Posts Tagged ‘kohlrabi beet salad’

Food as Cosmic Imperative: Seek out new foods and new combinations

Tuesday, June 9th, 2009

Kohlrabi Salad with Beets, Radish and Sunflower Sprouts

kohlrabi-radish-salad

This was what I had:  produce that looked more like it had hurtled through our atmosphere than pushed up through the soil. Sputnik and Alouette 1 on a plate.

sputnik-kohlrabi

sputnik-beet

A bowl that conjured up a swirling galaxy:

milky-way-bowl

Primordial ooze.

primordial-ooze

Ropey, DNA-like garlic scapes (oh, work with me here).

scapes

And this:

planet-ginger

I asked for a rock of ginger and received a space station.

Foreign as it looked, it was all local.  Every last ingredient, save for the ginger and citrus. My self-assigned mission was straightforward: to eat all this lively produce raw. I didn’t want to lose any of the vibrancy – or nutrients – to cooking.
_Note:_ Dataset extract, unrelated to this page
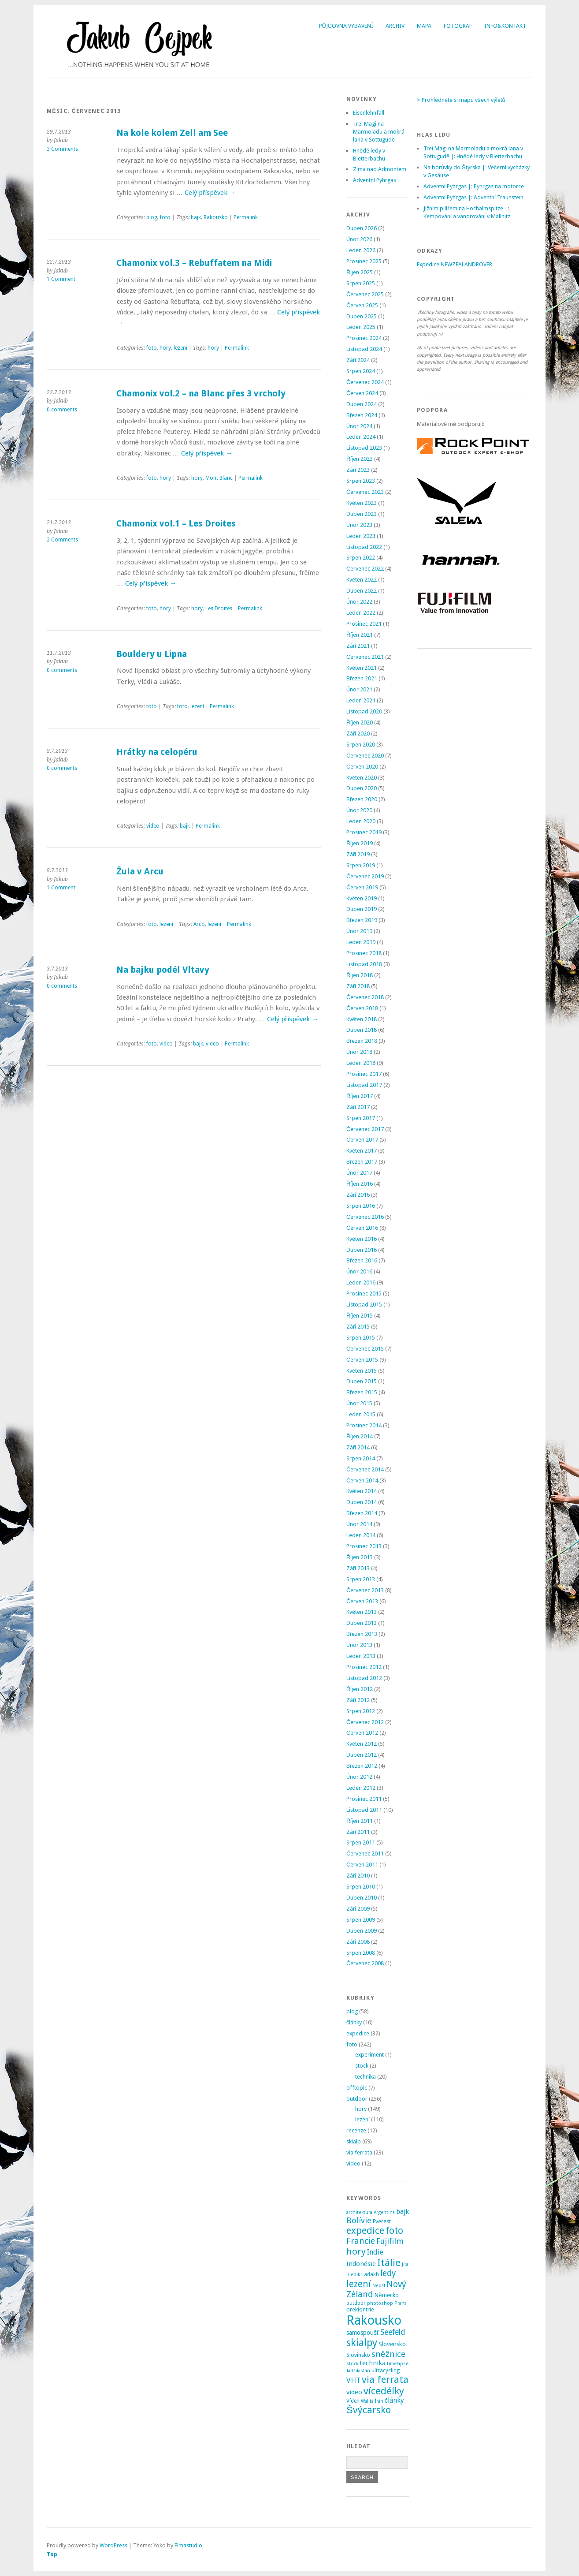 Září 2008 (358, 1941)
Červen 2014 (362, 1480)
So yes, you’re all so smart. The weird little sputnik-esque vegetable that I teased with last time is kohlrabi. Okay, well did you know that even though it’s associated with Asian cooking, it hails from northern Europe? Did you know that the word kohlrabi is a German one that literally means cabbage-turnip, and that this gives only a faint indication of what to expect when you bite in?  A member of the Brassica genus (same as cabbage and broccoli), the above-ground growing bulbs come in both white-green and purple. And not a bit of it need be wasted — tennis-ball sized bulbs are ideal, and when the plant is young like this the leaves may be eaten too.

purple-kohlrabi

So I’m curious to know – who has eaten kohlrabi? Who likes it and who doesn’t? It’s not terribly popular in the US yet, though I’m seeing more and more of it at the local markets this year, which must mean that that consumers are at least giving it a try. What do you make with it?

Those of you who haven’t eaten it must be wondering: what’s it taste like? To my palate, it’s a cross between cabbage and radish – cruciferous and slightly peppery when raw, with a hint of potato (which is why they are so good added to mashed tubers). Cooked, it becomes creamy and rich.

sprouts

The recipe:

Kohlrabi Salad with Beets, Radish and Sunflower Sprouts
2 tennis-ball sized kohlrabi bulbs
2 small beets
2 carrots
3 radishes
1/3 cup sunflower sprouts (pea shoots or even alfalfa sprouts work here too)

Orange-Ginger Vinaigrette
1 generous tablespoon fresh ginger
½ garlic scape, diced
1 small shallot, diced
½ cup canola oil, plus one tablespoon
1 teaspoon dry mustard
2 tablespoons orange juice
Zest of half of one orange
2 tablespoons champagne vinegar or white wine vinegar
1 teaspoon honey
Salt
Fresh ground pepper

scapes-ginger-half dressed-salad-half

For the salad: The key to success lies in slicing these veggies in such a way that they don’t make your jaw tired when you eat it. It’s a fair amount of work, but I find it best to first peel the veggies, then using the peeler, slice the beet, kohlrabi into thin rounds. Then using a knife, further slice these pieces  into thin sticks. Use the peeler to also cut the carrot and radishes into delicate pieces – there is no need to further cut these with a knife. Combine the sliced kohlrabi, beet, radish and carrot in a large salad bowl. Chop the sunflower sprouts into smaller pieces and sit these in.

For the vinaigrette, in a large skillet sauté the ginger, scape and shallot in a tablespoon of oil. Cook them very lightly, just to remove some of the bite from the ginger, which can be overwhelming. In a small bowl, combine the orange juice, orange zest, and vinegar. Add the salt and stir until it dissolves. Add the honey and combine well. Sprinkle in the dry mustard and whisk until it is incorporated. Finally, whisk in the oil, then add salt and pepper. Very lightly dress the kohlrabi salad – you can always add more vinaigrette but you can’t take it away.